▶ **Exercise directions**: Repeat, exactly as written, all of the entries, but not their pictures.

-- Input data follows --

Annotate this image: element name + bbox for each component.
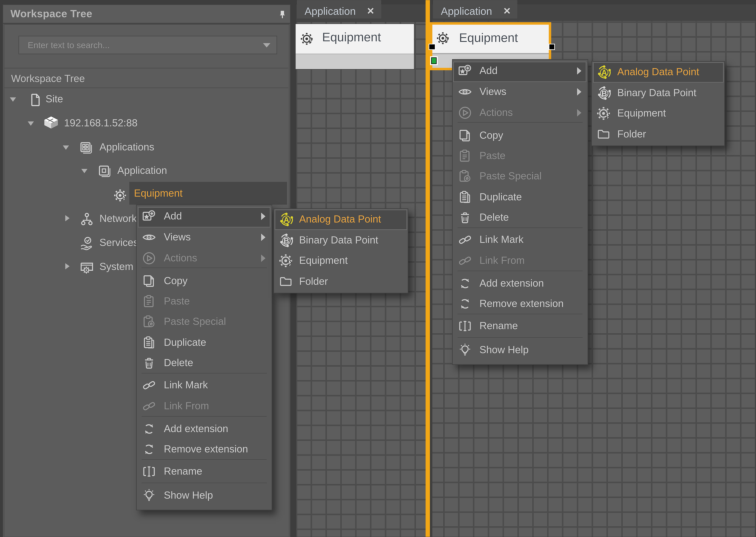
svg-text:B: B xyxy=(284,236,289,245)
svg-text:A: A xyxy=(602,68,607,77)
svg-text:A: A xyxy=(284,215,289,224)
svg-text:B: B xyxy=(602,89,607,98)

-- Input data concluded --

▶ **Finished task**:
Annotate this image: element name + bbox for each component.
svg-text:B: B xyxy=(284,236,289,245)
svg-text:A: A xyxy=(602,68,607,77)
svg-text:A: A xyxy=(284,215,289,224)
svg-text:B: B xyxy=(602,89,607,98)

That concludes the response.